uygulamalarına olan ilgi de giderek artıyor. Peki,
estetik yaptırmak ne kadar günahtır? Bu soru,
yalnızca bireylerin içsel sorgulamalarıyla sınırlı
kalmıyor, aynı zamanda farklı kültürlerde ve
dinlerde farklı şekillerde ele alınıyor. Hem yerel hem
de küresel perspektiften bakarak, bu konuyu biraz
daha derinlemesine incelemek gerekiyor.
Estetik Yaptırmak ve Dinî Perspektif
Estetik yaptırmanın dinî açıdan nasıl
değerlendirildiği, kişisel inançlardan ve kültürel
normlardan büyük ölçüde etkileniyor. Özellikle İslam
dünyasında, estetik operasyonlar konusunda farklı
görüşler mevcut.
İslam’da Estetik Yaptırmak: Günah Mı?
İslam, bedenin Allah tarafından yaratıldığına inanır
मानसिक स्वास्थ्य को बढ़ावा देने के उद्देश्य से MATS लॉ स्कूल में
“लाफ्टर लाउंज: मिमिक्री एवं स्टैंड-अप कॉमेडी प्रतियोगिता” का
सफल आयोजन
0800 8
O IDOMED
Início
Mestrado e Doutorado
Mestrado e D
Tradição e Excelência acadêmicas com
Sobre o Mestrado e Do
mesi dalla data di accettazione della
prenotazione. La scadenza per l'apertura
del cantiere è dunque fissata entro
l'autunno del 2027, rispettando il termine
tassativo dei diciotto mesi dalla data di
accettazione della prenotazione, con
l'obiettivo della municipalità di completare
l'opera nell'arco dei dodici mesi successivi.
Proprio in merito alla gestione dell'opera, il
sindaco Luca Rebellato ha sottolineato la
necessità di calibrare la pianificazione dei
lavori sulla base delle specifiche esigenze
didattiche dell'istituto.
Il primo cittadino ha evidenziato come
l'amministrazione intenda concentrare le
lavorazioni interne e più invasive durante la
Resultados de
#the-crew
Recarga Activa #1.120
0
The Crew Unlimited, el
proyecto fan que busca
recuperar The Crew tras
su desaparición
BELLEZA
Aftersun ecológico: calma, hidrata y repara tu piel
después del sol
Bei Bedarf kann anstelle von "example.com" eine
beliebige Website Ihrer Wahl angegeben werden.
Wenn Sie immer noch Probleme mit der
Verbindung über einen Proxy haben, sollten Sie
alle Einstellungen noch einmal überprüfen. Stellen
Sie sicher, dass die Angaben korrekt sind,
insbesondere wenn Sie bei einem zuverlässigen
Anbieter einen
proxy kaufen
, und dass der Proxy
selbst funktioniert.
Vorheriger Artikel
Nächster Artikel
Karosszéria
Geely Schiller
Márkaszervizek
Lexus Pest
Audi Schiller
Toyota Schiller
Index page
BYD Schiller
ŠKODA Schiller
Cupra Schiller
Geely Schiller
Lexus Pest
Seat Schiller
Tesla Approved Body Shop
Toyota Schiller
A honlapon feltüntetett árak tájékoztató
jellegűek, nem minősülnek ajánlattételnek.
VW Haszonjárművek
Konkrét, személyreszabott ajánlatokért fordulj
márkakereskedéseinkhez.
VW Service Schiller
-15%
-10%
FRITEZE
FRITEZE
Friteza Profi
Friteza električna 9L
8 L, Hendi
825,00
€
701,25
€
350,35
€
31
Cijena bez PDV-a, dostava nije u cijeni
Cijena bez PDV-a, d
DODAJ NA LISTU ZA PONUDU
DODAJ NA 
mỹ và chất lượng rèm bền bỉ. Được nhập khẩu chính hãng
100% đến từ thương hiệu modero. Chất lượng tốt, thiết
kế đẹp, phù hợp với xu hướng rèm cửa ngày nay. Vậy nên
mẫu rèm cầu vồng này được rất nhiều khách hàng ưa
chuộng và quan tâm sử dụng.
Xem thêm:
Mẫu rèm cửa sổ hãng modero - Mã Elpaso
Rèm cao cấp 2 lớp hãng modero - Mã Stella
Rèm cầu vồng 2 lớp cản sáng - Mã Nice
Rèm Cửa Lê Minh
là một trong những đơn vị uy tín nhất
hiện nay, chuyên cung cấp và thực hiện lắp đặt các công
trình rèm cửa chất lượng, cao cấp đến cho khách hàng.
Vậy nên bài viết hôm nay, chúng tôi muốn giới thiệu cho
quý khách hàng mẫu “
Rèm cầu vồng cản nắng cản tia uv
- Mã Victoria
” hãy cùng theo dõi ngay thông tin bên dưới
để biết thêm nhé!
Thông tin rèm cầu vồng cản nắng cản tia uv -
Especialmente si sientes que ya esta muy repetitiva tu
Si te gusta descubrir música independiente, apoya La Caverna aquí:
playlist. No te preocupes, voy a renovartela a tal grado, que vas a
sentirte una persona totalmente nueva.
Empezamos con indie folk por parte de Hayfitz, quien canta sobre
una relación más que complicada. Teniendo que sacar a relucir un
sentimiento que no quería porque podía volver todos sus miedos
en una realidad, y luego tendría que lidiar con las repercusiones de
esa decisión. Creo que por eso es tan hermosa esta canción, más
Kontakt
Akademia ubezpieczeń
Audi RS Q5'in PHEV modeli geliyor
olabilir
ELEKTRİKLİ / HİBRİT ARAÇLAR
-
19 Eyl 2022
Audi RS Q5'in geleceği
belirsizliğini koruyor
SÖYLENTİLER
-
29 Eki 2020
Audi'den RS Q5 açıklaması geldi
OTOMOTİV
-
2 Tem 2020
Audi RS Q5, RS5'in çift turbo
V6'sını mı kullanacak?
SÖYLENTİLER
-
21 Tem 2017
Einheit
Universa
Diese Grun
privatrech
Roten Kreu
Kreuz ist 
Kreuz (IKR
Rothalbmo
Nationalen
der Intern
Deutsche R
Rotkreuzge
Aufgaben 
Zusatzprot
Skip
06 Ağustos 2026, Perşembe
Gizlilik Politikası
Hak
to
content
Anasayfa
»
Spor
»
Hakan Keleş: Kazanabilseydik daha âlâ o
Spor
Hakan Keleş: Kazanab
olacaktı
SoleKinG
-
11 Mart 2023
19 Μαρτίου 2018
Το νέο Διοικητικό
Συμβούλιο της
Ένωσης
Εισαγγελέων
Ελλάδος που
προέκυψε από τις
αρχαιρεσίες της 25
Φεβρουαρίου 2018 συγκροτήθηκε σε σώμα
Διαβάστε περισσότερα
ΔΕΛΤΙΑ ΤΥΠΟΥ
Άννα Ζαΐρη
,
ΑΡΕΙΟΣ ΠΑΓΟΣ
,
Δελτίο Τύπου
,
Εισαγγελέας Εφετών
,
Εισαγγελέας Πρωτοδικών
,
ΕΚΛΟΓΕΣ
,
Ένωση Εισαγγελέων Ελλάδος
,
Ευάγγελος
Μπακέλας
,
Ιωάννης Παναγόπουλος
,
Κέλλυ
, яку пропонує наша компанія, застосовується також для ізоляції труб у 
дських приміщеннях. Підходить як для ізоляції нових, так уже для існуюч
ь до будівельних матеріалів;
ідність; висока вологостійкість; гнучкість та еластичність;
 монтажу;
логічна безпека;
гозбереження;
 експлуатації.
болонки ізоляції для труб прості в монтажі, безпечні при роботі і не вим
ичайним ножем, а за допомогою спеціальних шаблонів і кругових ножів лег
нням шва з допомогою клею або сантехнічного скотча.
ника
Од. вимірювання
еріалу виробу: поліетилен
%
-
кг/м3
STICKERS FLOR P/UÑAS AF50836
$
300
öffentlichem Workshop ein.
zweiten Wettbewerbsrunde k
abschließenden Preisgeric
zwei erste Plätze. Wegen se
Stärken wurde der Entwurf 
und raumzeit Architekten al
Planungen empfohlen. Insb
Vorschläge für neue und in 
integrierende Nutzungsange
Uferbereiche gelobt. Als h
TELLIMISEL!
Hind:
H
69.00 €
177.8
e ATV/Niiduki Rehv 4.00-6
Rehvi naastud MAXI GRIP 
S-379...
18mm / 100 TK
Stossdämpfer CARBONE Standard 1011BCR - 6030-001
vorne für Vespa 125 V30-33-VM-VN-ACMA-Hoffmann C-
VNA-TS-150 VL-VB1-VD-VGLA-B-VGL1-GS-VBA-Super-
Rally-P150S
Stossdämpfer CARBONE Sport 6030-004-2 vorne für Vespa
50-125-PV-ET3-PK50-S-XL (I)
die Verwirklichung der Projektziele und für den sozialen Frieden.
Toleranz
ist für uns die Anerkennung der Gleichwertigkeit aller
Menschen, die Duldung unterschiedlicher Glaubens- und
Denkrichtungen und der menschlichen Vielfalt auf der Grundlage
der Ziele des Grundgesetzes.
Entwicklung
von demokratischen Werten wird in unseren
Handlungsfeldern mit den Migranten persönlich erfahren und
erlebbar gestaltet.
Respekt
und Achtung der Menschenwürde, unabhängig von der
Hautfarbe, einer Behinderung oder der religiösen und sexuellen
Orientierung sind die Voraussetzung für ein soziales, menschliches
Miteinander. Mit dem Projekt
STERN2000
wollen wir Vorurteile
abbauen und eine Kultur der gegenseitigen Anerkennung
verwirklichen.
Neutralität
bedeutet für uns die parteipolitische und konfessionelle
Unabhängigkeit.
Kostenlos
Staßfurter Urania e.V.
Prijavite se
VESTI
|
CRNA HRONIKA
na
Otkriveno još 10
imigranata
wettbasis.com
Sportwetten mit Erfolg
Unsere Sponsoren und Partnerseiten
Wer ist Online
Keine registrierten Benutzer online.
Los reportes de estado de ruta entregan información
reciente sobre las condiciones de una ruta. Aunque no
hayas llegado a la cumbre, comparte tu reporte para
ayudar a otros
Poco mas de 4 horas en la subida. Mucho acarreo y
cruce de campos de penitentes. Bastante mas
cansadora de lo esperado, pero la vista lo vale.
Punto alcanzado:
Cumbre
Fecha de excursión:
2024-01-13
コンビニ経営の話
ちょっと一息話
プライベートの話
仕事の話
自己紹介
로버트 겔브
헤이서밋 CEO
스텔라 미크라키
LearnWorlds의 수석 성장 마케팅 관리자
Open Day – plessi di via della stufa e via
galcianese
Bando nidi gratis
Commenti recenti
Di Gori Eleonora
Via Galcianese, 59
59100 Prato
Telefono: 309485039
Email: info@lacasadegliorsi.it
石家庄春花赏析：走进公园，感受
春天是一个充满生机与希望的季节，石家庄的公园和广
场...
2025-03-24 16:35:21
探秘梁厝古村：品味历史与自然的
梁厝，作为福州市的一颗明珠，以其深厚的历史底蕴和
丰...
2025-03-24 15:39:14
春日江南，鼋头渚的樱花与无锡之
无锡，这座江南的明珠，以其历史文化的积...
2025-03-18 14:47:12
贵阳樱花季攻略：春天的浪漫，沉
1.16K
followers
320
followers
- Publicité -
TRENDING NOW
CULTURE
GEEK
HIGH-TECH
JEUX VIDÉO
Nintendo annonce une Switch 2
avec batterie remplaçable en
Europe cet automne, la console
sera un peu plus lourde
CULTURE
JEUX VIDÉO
==================================================
▶ [Task details]
Looking back over the data above, restate word for word the lines that begin at the line with "alle Einstellungen noch" and end at the line with "mẫu rèm cầu", inclusive.

▶ [Result of this exercise]
alle Einstellungen noch einmal überprüfen. Stellen
Sie sicher, dass die Angaben korrekt sind,
insbesondere wenn Sie bei einem zuverlässigen
Anbieter einen
proxy kaufen
, und dass der Proxy
selbst funktioniert.
Vorheriger Artikel
Nächster Artikel
Karosszéria
Geely Schiller
Márkaszervizek
Lexus Pest
Audi Schiller
Toyota Schiller
Index page
BYD Schiller
ŠKODA Schiller
Cupra Schiller
Geely Schiller
Lexus Pest
Seat Schiller
Tesla Approved Body Shop
Toyota Schiller
A honlapon feltüntetett árak tájékoztató
jellegűek, nem minősülnek ajánlattételnek.
VW Haszonjárművek
Konkrét, személyreszabott ajánlatokért fordulj
márkakereskedéseinkhez.
VW Service Schiller
-15%
-10%
FRITEZE
FRITEZE
Friteza Profi
Friteza električna 9L
8 L, Hendi
825,00
€
701,25
€
350,35
€
31
Cijena bez PDV-a, dostava nije u cijeni
Cijena bez PDV-a, d
DODAJ NA LISTU ZA PONUDU
DODAJ NA 
mỹ và chất lượng rèm bền bỉ. Được nhập khẩu chính hãng
100% đến từ thương hiệu modero. Chất lượng tốt, thiết
kế đẹp, phù hợp với xu hướng rèm cửa ngày nay. Vậy nên
mẫu rèm cầu vồng này được rất nhiều khách hàng ưa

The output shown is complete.